| TASK |
A single number is expected: the count of lines below where the word "Accouning" occurs.

| Data excerpts |

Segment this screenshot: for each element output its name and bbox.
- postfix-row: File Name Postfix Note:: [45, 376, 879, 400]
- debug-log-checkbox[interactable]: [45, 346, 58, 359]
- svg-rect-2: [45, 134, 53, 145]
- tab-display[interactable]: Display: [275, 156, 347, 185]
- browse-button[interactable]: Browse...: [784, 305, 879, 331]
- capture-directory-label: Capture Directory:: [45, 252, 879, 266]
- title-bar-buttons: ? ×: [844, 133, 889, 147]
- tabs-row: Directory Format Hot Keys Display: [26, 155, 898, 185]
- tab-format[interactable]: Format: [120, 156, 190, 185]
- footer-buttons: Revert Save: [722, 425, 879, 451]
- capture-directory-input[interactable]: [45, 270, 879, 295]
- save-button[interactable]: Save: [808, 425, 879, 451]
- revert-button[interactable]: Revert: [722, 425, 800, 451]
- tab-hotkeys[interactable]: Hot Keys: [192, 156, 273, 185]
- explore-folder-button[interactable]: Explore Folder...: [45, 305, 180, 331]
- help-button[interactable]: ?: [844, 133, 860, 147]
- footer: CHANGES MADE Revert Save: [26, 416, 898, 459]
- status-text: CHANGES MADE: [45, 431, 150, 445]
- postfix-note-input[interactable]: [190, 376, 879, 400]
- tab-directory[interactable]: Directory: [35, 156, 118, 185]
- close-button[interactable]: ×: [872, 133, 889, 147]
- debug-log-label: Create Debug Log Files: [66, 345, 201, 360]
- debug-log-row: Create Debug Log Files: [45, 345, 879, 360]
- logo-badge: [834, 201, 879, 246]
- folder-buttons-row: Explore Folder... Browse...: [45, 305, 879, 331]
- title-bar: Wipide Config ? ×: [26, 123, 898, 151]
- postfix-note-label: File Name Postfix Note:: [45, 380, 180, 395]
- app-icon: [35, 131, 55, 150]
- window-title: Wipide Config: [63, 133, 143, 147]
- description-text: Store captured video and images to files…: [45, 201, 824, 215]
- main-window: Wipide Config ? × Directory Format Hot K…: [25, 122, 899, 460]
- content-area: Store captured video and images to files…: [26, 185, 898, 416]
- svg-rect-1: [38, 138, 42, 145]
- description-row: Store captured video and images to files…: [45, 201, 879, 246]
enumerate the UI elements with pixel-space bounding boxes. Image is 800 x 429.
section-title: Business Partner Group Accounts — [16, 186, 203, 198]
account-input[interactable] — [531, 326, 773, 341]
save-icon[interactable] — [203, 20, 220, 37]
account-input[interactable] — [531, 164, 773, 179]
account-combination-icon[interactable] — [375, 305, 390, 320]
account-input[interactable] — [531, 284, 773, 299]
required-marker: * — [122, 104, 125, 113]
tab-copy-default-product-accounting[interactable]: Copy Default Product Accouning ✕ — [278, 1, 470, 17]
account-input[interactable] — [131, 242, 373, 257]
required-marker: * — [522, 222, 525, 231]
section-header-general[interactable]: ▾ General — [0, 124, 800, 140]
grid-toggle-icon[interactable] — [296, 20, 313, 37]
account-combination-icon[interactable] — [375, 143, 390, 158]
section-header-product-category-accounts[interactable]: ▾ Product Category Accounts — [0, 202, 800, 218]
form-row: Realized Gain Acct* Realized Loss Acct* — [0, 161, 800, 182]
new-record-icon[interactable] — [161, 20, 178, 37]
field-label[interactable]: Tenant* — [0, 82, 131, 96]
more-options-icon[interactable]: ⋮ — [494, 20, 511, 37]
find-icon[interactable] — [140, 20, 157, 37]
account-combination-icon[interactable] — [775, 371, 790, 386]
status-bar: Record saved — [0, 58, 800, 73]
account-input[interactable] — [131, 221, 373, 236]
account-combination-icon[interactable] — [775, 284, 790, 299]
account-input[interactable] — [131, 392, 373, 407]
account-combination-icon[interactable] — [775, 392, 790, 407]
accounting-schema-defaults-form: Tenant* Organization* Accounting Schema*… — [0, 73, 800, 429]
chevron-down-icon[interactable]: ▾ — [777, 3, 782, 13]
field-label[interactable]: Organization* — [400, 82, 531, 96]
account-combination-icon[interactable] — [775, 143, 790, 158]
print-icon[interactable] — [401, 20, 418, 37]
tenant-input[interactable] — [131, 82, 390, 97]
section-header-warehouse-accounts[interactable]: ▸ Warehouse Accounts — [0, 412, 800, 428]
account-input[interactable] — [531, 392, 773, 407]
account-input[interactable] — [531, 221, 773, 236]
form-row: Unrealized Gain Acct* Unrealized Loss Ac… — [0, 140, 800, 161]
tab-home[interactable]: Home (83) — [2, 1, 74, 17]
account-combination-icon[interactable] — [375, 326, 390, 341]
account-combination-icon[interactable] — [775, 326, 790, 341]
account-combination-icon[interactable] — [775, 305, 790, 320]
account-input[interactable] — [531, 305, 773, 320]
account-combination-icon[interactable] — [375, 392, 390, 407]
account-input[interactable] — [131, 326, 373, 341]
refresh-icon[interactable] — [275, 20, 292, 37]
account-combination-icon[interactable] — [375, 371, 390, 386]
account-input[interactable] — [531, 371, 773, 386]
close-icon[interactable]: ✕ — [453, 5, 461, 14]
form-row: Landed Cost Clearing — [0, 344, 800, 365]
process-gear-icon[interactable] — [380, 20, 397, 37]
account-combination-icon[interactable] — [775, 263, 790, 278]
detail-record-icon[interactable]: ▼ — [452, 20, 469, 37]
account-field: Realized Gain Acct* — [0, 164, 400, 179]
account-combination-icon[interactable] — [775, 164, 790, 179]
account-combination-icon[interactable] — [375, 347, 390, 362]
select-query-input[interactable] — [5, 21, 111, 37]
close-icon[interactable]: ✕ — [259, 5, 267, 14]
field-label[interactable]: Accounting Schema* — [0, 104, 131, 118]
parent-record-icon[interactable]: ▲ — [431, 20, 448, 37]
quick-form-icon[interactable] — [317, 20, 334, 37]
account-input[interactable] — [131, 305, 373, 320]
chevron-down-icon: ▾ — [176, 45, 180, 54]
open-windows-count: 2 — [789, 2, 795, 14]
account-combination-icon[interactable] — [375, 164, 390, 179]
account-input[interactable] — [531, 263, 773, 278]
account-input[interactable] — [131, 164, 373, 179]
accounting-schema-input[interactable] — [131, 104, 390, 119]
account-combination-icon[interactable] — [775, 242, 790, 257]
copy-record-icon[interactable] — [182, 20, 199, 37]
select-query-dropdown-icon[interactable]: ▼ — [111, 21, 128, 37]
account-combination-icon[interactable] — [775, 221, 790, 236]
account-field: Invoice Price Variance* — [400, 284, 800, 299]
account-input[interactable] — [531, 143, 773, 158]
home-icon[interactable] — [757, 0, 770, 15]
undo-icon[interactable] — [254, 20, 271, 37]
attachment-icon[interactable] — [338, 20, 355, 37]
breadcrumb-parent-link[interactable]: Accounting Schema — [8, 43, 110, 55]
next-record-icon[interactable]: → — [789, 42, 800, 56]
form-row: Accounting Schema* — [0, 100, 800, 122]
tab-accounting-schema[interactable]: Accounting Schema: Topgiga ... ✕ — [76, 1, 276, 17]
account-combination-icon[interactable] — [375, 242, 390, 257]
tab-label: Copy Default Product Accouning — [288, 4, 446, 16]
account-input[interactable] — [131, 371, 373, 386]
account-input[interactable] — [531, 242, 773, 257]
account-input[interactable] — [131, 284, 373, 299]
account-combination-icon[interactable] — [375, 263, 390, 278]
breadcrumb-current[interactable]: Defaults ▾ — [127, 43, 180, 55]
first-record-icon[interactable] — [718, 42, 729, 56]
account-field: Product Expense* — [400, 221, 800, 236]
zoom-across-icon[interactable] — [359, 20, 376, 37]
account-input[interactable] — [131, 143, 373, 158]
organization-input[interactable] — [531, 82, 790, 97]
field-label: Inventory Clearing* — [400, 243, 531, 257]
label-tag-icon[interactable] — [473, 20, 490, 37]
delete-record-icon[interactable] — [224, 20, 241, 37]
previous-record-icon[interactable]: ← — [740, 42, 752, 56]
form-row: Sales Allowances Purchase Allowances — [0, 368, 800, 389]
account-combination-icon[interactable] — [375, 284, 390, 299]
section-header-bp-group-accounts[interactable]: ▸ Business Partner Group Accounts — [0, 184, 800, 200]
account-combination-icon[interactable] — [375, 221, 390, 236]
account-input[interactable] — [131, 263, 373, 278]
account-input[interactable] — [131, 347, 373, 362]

| WRITTEN SOLUTION |
2